Judge Issues Temporary Injunction Against Kan. Clinic Inspection Law

July 5, 2011 — U.S. District Judge Carlos Murguia on Friday issued a temporary injunction against a Kansas law that imposes licensing and inspection requirements on abortion clinics, the AP/USA Today reports. The injunction blocks enforcement of the law until a trial is held in a lawsuit filed by two of the state's abortion providers (AP/USA Today, 7/1).

The law, which would have taken effect July 1, requires abortion clinics to meet certain building standards, obtain licenses and undergo inspections. It also authorizes the Kansas Department of Health and Environment to write standards for buildings and equipment, issue annual licenses for abortion clinics, fine clinics for non-compliance and go to court to close clinics. The standards include stipulations that rooms and closets meet minimum size requirements, that rooms be kept at certain temperatures and that several types of drugs and supplies be kept on hand (Women's Health Policy Report, 6/29).

Murguia said that at least two women currently seeking abortion services would be harmed by not being able to choose a provider (AP/USA Today, 7/1).

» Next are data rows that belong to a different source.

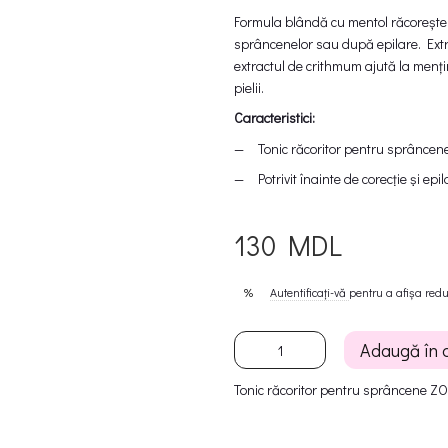
Formula blândă cu mentol răcorește p
sprâncenelor sau după epilare. Extra
extractul de crithmum ajută la mențin
pielii.
Caracteristici:
Tonic răcoritor pentru sprâncen
Potrivit înainte de corecție și epi
Curăță și împrospătează pielea
130 MDL
Ajută la reducerea sensibilității 
Conține mentol, extract de comfr
Autentificați-vă
pentru a afișa red
%
Susține calmarea și recuperarea 
Volum: 150 ml
Adaugă în 
Mod de utilizare:
Curățați sprâncenele de machiaj și
Tonic răcoritor pentru sprâncene ZO
Tonic pe zonele care urmează a fi tr
momente până când tonicul își face ef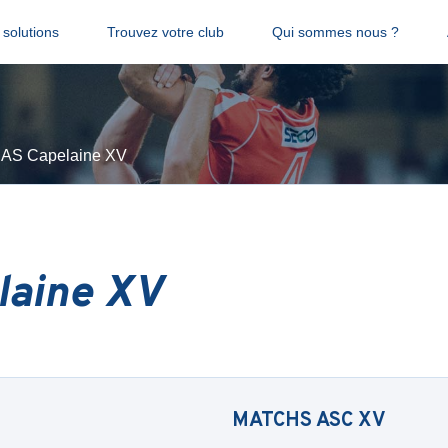
solutions
Trouvez votre club
Qui sommes nous ?
AS Capelaine XV
laine XV
MATCHS
ASC XV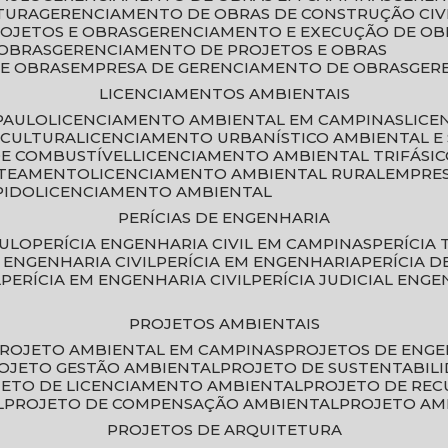
TURA
GERENCIAMENTO DE OBRAS DE CONSTRUÇÃO CIV
ROJETOS E OBRAS
GERENCIAMENTO E EXECUÇÃO DE OB
 OBRAS
GERENCIAMENTO DE PROJETOS E OBRAS
E OBRAS
EMPRESA DE GERENCIAMENTO DE OBRAS
GE
LICENCIAMENTOS AMBIENTAIS
PAULO
LICENCIAMENTO AMBIENTAL EM CAMPINAS
LIC
ICULTURA
LICENCIAMENTO URBANÍSTICO AMBIENTAL E
DE COMBUSTÍVEL
LICENCIAMENTO AMBIENTAL TRIFÁSI
OTEAMENTO
LICENCIAMENTO AMBIENTAL RURAL
EMPRE
PIDO
LICENCIAMENTO AMBIENTAL
PERÍCIAS DE ENGENHARIA
AULO
PERÍCIA ENGENHARIA CIVIL EM CAMPINAS
PERÍCIA
A ENGENHARIA CIVIL
PERÍCIA EM ENGENHARIA
PERÍCIA 
L
PERÍCIA EM ENGENHARIA CIVIL
PERÍCIA JUDICIAL ENGE
PROJETOS AMBIENTAIS
PROJETO AMBIENTAL EM CAMPINAS
PROJETOS DE ENG
ROJETO GESTÃO AMBIENTAL
PROJETO DE SUSTENTABIL
JETO DE LICENCIAMENTO AMBIENTAL
PROJETO DE RE
L
PROJETO DE COMPENSAÇÃO AMBIENTAL
PROJETO A
PROJETOS DE ARQUITETURA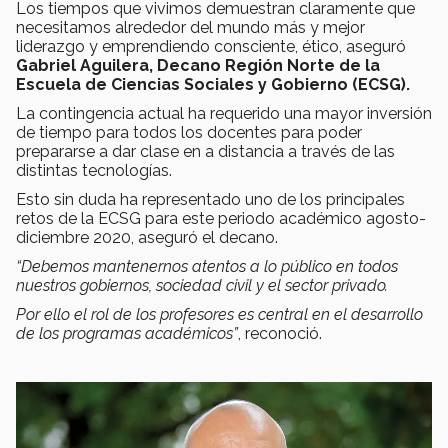
Los tiempos que vivimos demuestran claramente que
necesitamos alrededor del mundo más y mejor
liderazgo y emprendiendo consciente, ético, aseguró
Gabriel Aguilera,
Decano Región Norte de la
Escuela de Ciencias Sociales y Gobierno (ECSG).
La contingencia actual ha requerido una mayor inversión
de tiempo para todos los docentes para poder
prepararse a dar clase en a distancia a través de las
distintas tecnologías.
Esto sin duda ha representado uno de los principales
retos de la ECSG para este periodo académico agosto-
diciembre 2020, aseguró el decano.
“Debemos mantenernos atentos a lo público en todos
nuestros gobiernos, sociedad civil y el sector privado.
Por ello el rol de los profesores es central en el desarrollo
de los programas académicos”
, reconoció.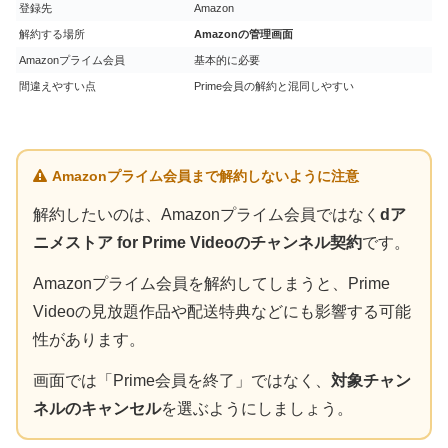
登録先
Amazon
解約する場所
Amazonの管理画面
Amazonプライム会員
基本的に必要
間違えやすい点
Prime会員の解約と混同しやすい
Amazonプライム会員まで解約しないように注意
解約したいのは、Amazonプライム会員ではなく
dア
ニメストア for Prime Videoのチャンネル契約
です。
Amazonプライム会員を解約してしまうと、Prime
Videoの見放題作品や配送特典などにも影響する可能
性があります。
画面では「Prime会員を終了」ではなく、
対象チャン
ネルのキャンセル
を選ぶようにしましょう。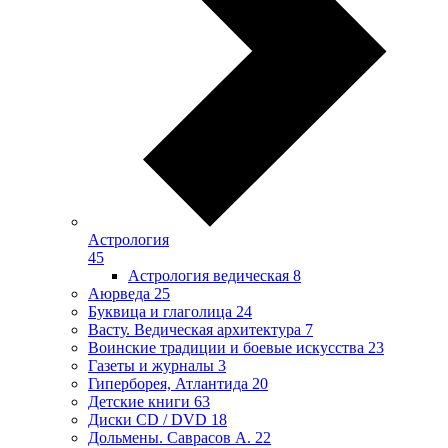
Астрология
45
Астрология ведическая
8
Аюрведа
25
Буквица и глаголица
24
Васту. Ведическая архитектура
7
Воинские традиции и боевые искусства
23
Газеты и журналы
3
Гиперборея, Атлантида
20
Детские книги
63
Диски CD / DVD
18
Дольмены. Саврасов А.
22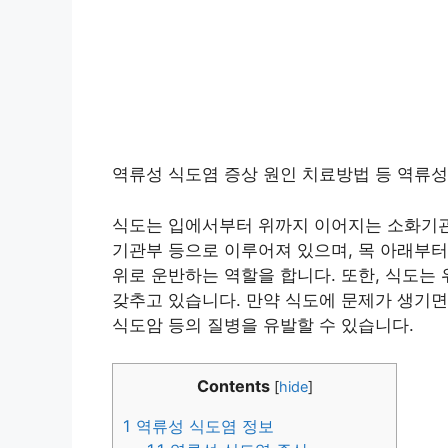
역류성 식도염 증상 원인 치료방법 등 역류
식도는 입에서부터 위까지 이어지는 소화기관의
기관부 등으로 이루어져 있으며, 목 아래부터
위로 운반하는 역할을 합니다. 또한, 식도는
갖추고 있습니다. 만약 식도에 문제가 생기
식도암 등의 질병을 유발할 수 있습니다.
Contents
[
hide
]
1
역류성 식도염 정보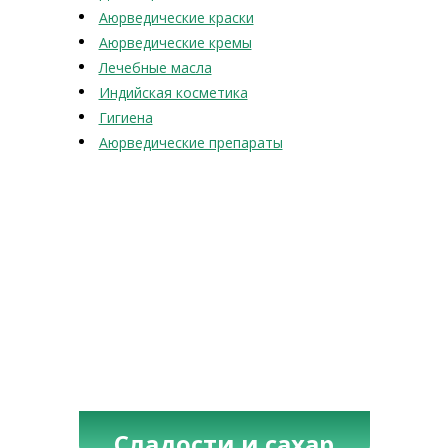
Аюрведические краски
Аюрведические кремы
Лечебные масла
Индийская косметика
Гигиена
Аюрведические препараты
Сладости и сахар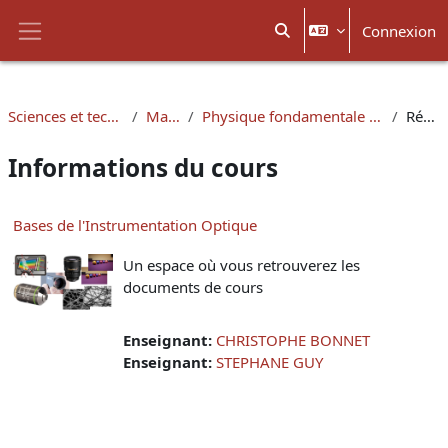
Passer au contenu principal
Connexion
Activer/désactiver la sais
Panneau latéral
Sciences et technologies
Masters
Physique fondamentale et applications
Résumé
Informations du cours
Bases de l'Instrumentation Optique
Un espace où vous retrouverez les
documents de cours
Enseignant:
CHRISTOPHE BONNET
Enseignant:
STEPHANE GUY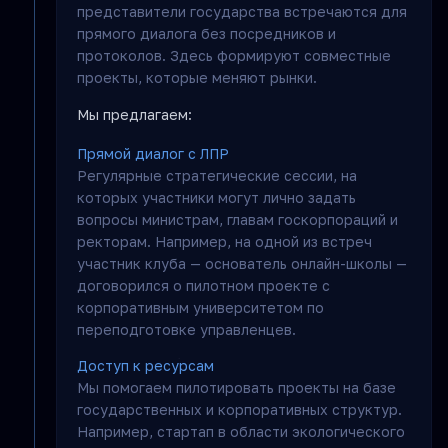
представители государства встречаются для
прямого диалога без посредников и
протоколов. Здесь формируют совместные
проекты, которые меняют рынки.
Мы предлагаем:
Прямой диалог с ЛПР
Регулярные стратегические сессии, на
которых участники могут лично задать
вопросы министрам, главам госкорпораций и
ректорам. Например, на одной из встреч
участник клуба — основатель онлайн-школы —
договорился о пилотном проекте с
корпоративным университетом по
переподготовке управленцев.
Доступ к ресурсам
Мы помогаем пилотировать проекты на базе
государственных и корпоративных структур.
Например, стартап в области экологического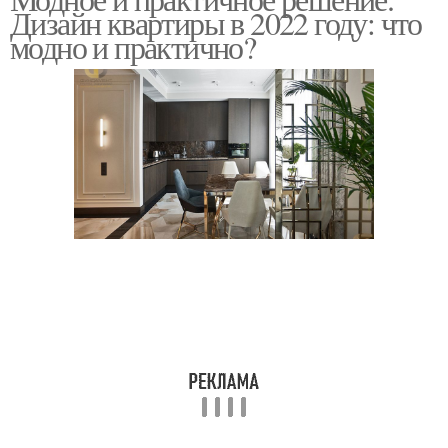
Дизайн квартиры в 2022 году: что
модно и практично?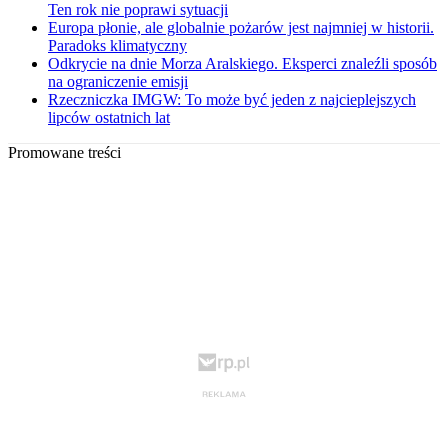
Ten rok nie poprawi sytuacji
Europa płonie, ale globalnie pożarów jest najmniej w historii.
Paradoks klimatyczny
Odkrycie na dnie Morza Aralskiego. Eksperci znaleźli sposób
na ograniczenie emisji
Rzeczniczka IMGW: To może być jeden z najcieplejszych
lipców ostatnich lat
Promowane treści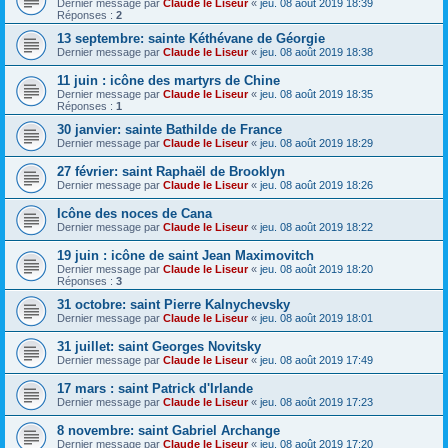
Dernier message par
Claude le Liseur
«
jeu. 08 août 2019 18:39
Réponses :
2
13 septembre: sainte Kéthévane de Géorgie
Dernier message par
Claude le Liseur
«
jeu. 08 août 2019 18:38
11 juin : icône des martyrs de Chine
Dernier message par
Claude le Liseur
«
jeu. 08 août 2019 18:35
Réponses :
1
30 janvier: sainte Bathilde de France
Dernier message par
Claude le Liseur
«
jeu. 08 août 2019 18:29
27 février: saint Raphaël de Brooklyn
Dernier message par
Claude le Liseur
«
jeu. 08 août 2019 18:26
Icône des noces de Cana
Dernier message par
Claude le Liseur
«
jeu. 08 août 2019 18:22
19 juin : icône de saint Jean Maximovitch
Dernier message par
Claude le Liseur
«
jeu. 08 août 2019 18:20
Réponses :
3
31 octobre: saint Pierre Kalnychevsky
Dernier message par
Claude le Liseur
«
jeu. 08 août 2019 18:01
31 juillet: saint Georges Novitsky
Dernier message par
Claude le Liseur
«
jeu. 08 août 2019 17:49
17 mars : saint Patrick d'Irlande
Dernier message par
Claude le Liseur
«
jeu. 08 août 2019 17:23
8 novembre: saint Gabriel Archange
Dernier message par
Claude le Liseur
«
jeu. 08 août 2019 17:20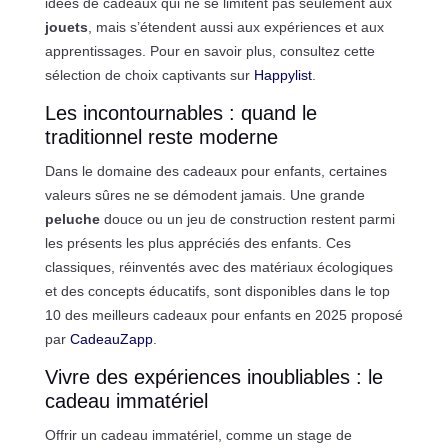
idées de cadeaux qui ne se limitent pas seulement aux
jouets
, mais s’étendent aussi aux expériences et aux
apprentissages. Pour en savoir plus, consultez cette
sélection de choix captivants sur
Happylist
.
Les incontournables : quand le
traditionnel reste moderne
Dans le domaine des cadeaux pour enfants, certaines
valeurs sûres ne se démodent jamais. Une grande
peluche
douce ou un jeu de construction restent parmi
les présents les plus appréciés des enfants. Ces
classiques, réinventés avec des matériaux écologiques
et des concepts éducatifs, sont disponibles dans le top
10 des meilleurs cadeaux pour enfants en 2025 proposé
par
CadeauZapp
.
Vivre des expériences inoubliables : le
cadeau immatériel
Offrir un cadeau immatériel, comme un stage de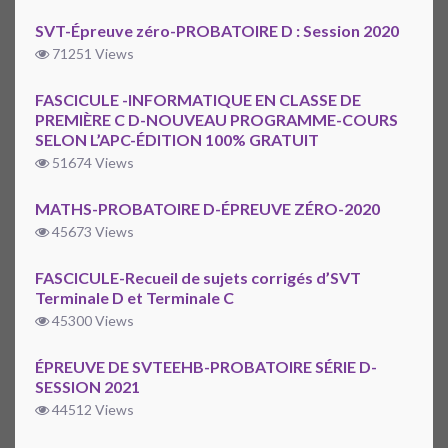
SVT-Épreuve zéro-PROBATOIRE D : Session 2020
71251 Views
FASCICULE -INFORMATIQUE EN CLASSE DE
PREMIÈRE C D-NOUVEAU PROGRAMME-COURS
SELON L’APC-ÉDITION 100% GRATUIT
51674 Views
MATHS-PROBATOIRE D-ÉPREUVE ZÉRO-2020
45673 Views
FASCICULE-Recueil de sujets corrigés d’SVT
Terminale D et Terminale C
45300 Views
ÉPREUVE DE SVTEEHB-PROBATOIRE SÉRIE D-
SESSION 2021
44512 Views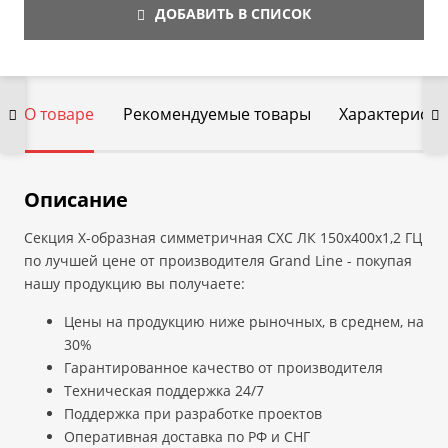
ДОБАВИТЬ В СПИСОК
О товаре
Рекомендуемые товары
Характеристи
Описание
Секция Х-образная симметричная СХС ЛК 150х400х1,2 ГЦ
по лучшей цене от производителя Grand Line - покупая
нашу продукцию вы получаете:
Цены на продукцию ниже рыночных, в среднем, на
30%
Гарантированное качество от производителя
Техническая поддержка 24/7
Поддержка при разработке проектов
Оперативная доставка по РФ и СНГ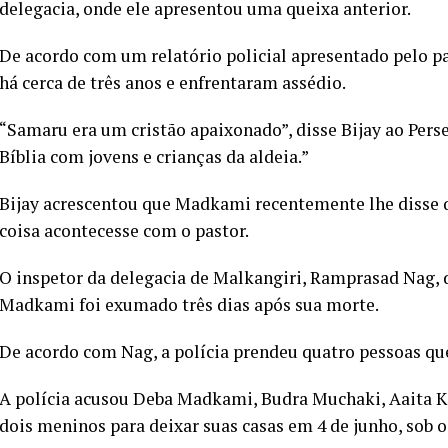
delegacia, onde ele apresentou uma queixa anterior.
De acordo com um relatório policial apresentado pelo pai
há cerca de três anos e enfrentaram assédio.
“Samaru era um cristão apaixonado”, disse Bijay ao Pers
Bíblia com jovens e crianças da aldeia.”
Bijay acrescentou que Madkami recentemente lhe disse q
coisa acontecesse com o pastor.
O inspetor da delegacia de Malkangiri, Ramprasad Nag, 
Madkami foi exumado três dias após sua morte.
De acordo com Nag, a polícia prendeu quatro pessoas q
A polícia acusou Deba Madkami, Budra Muchaki, Aaita 
dois meninos para deixar suas casas em 4 de junho, sob 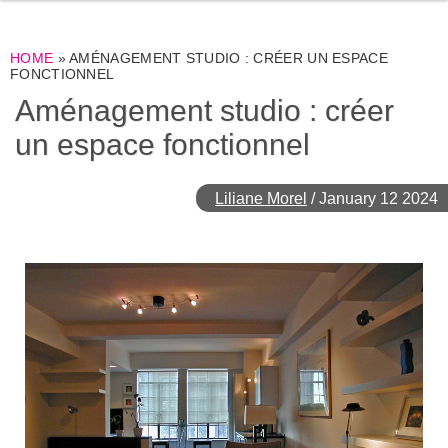
HOME
»
AMÉNAGEMENT STUDIO : CRÉER UN ESPACE
FONCTIONNEL
Aménagement studio : créer
un espace fonctionnel
Liliane Morel
/
January 12 2024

Physicians Herbert Hodes and Traci Nauser, who provide gynecological and abortion services at the Center for Women's Health, initiated the lawsuit on Tuesday. On Wednesday, the Kansas clinic Aid for Women joined the suit. Both clinics have been denied licenses (Cooper, Kansas City Star, 6/29).

Planned Parenthood Granted License

The health department announced Thursday that it has granted a license to a clinic operated by Planned Parenthood of Kansas and Mid-Missouri, the New York Times reports.

Peter Brownlie, president of Planned Parenthood of Kansas and Mid-Missouri, said, "Notwithstanding that the regulations are burdensome and unnecessary, the findings of the inspection indicate what we have known and said throughout this process: Planned Parenthood operates with the highest standards of patient care and has rigorous safety procedures in place." Brownlie said that if the two other clinics close, "[i]t will be difficult for us to accommodate the volume of people they're seeing."

According to the Times, the Planned Parenthood clinic was denied a license earlier in the week, but after a Thursday inspection, the state reversed its decision. The clinic had secured additional equipment and made some procedural changes required by the new rules (Sulzberger, New York Times, 6/30).